GUIDE 02
建築物清掃業登録とは?清掃会社が知っておきたい制度の基本
建築物清掃業登録とはどんな制度なのか。対象業務、主な登録基準、清掃作業監督者、登録期間、公共入札との関係まで、清掃事業者向けに分かりやすく解説します。
公開・制度確認日:2026年9月12日
建築物清掃業登録は「清掃会社の営業許可」ではない
建築物清掃業登録は、建築物の衛生的環境を確保するための法律に基づく登録制度です。一定の基準を満たした営業所が都道府県知事の登録を受ける仕組みで、未登録だから対象業務そのものを行えないという一律の営業許可制度ではありません。
要点|制度の基本
対象:建築物内の床等の清掃/登録単位:営業所/登録先:都道府県知事/有効期間:6年/基準:設備・人員・研修・作業方法等
1. どんな清掃が対象? 建築物清掃業は、建築物における床等の清掃を行う事業が対象です。外壁や窓だけの清掃、給排水設備だけの清掃など、清掃に関係する業務すべてがこの登録区分になるわけではありません。
2. 主な登録基準 登録基準|設備 真空掃除機、床みがき機など、法令で定められた機械器具に関する基準があります。
登録基準|清掃作業監督者 ビルクリーニング技能検定1級等または建築物環境衛生管理技術者免状を前提とする講習・再講習等の要件があります。詳細要件は現行法令で確認します。

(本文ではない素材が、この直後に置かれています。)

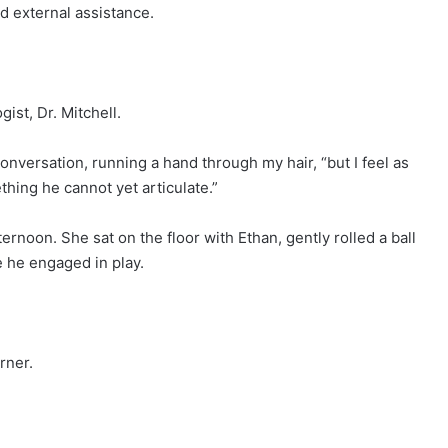
 external assistance.
ist, Dr. Mitchell.
conversation, running a hand through my hair, “but I feel as
hing he cannot yet articulate.”
ernoon. She sat on the floor with Ethan, gently rolled a ball
e he engaged in play.
rner.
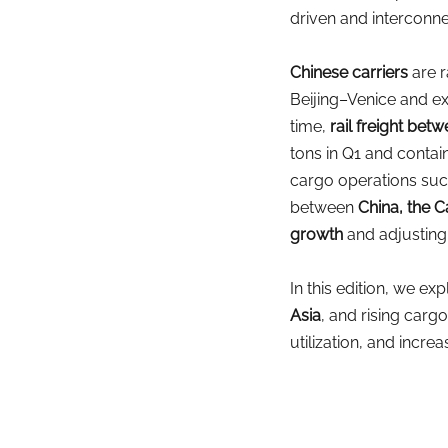
driven and interconn
Chinese carriers
are 
Beijing–Venice and ex
time,
rail freight be
tons in Q1 and contain
cargo operations suc
between
 China, the
growth
and adjusting 
In this edition, we e
Asia
, and rising carg
utilization, and increa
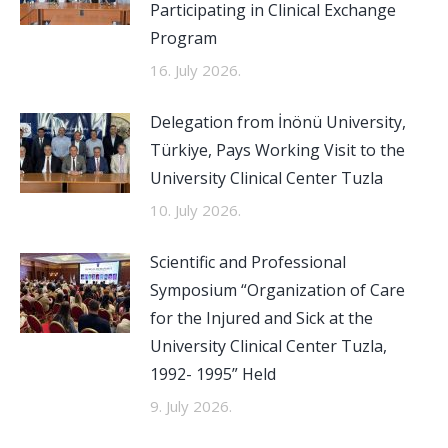
Participating in Clinical Exchange
Program
16. July 2026.
Delegation from İnönü University,
Türkiye, Pays Working Visit to the
University Clinical Center Tuzla
10. July 2026.
Scientific and Professional
Symposium “Organization of Care
for the Injured and Sick at the
University Clinical Center Tuzla,
1992- 1995” Held
9. July 2026.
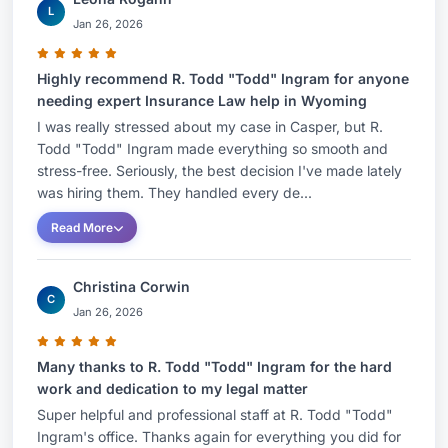
L
Jan 26, 2026
Highly recommend R. Todd "Todd" Ingram for anyone
needing expert Insurance Law help in Wyoming
I was really stressed about my case in Casper, but R.
Todd "Todd" Ingram made everything so smooth and
stress-free. Seriously, the best decision I've made lately
was hiring them. They handled every de...
Read More
Christina Corwin
C
Jan 26, 2026
Many thanks to R. Todd "Todd" Ingram for the hard
work and dedication to my legal matter
Super helpful and professional staff at R. Todd "Todd"
Ingram's office. Thanks again for everything you did for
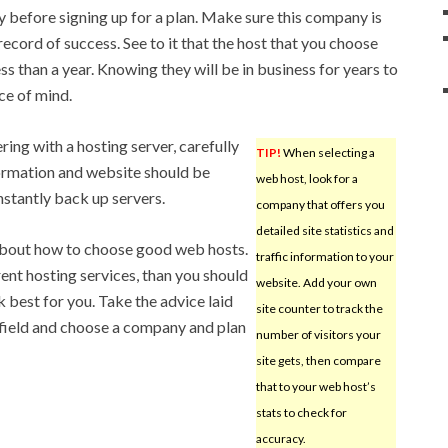
y before signing up for a plan. Make sure this company is
ecord of success. See to it that the host that you choose
ess than a year. Knowing they will be in business for years to
ce of mind.
ing with a hosting server, carefully
TIP!
When selecting a
formation and website should be
web host, look for a
stantly back up servers.
company that offers you
detailed site statistics and
about how to choose good web hosts.
traffic information to your
rent hosting services, than you should
website. Add your own
 best for you. Take the advice laid
site counter to track the
 field and choose a company and plan
number of visitors your
site gets, then compare
that to your web host’s
stats to check for
accuracy.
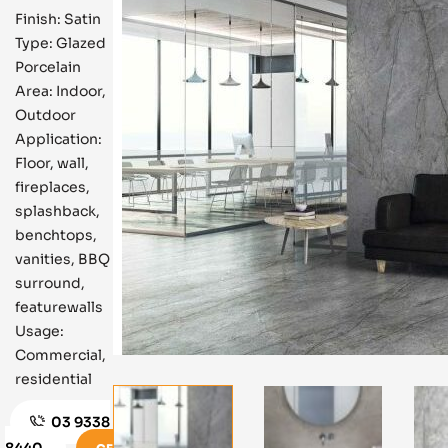
Finish: Satin
Type: Glazed
Porcelain
Area: Indoor,
Outdoor
Application:
Floor, wall,
fireplaces,
splashback,
benchtops,
vanities, BBQ
surround,
featurewalls
Usage:
Commercial,
residential
03 9338
8440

登録基準|従事者研修 清掃作業従事者の研修に関する基準があります。
登録基準|作業方法・維持管理 清掃方法や機械器具等の維持管理方法にも基準があります。
3. 登録は営業所ごと・有効期間は6年 登録は会社全体に一括で付くものではなく営業所ごとです。有効期間は6年で、登録業者として表示を続けるには新たな登録が必要です。
4. 未登録だと清掃業はできない? 重要|未登録=清掃業ができない、ではない 厚生労働省は、この登録制度によって未登録事業者が対象業務を行うこと自体を制限するものではないと説明しています。ただし、未登録事業者は登録業者または類似の表示をすることはできません。
5. 清掃入札では必須? すべての清掃入札で必須ではありません。一方、令和8年度の茨城労働局管内17施設の清掃等業務や金沢新神田合同庁舎清掃業務など、建築物清掃業または建築物環境衛生総合管理業の登録を参加条件にした実例があります。 注意|実案件での扱い 登録を求める案件は存在しますが、これは案件固有条件として確認します。「登録がある=どの案件にも参加可能」「登録がない=清掃入札に参加不可」とは判断しません。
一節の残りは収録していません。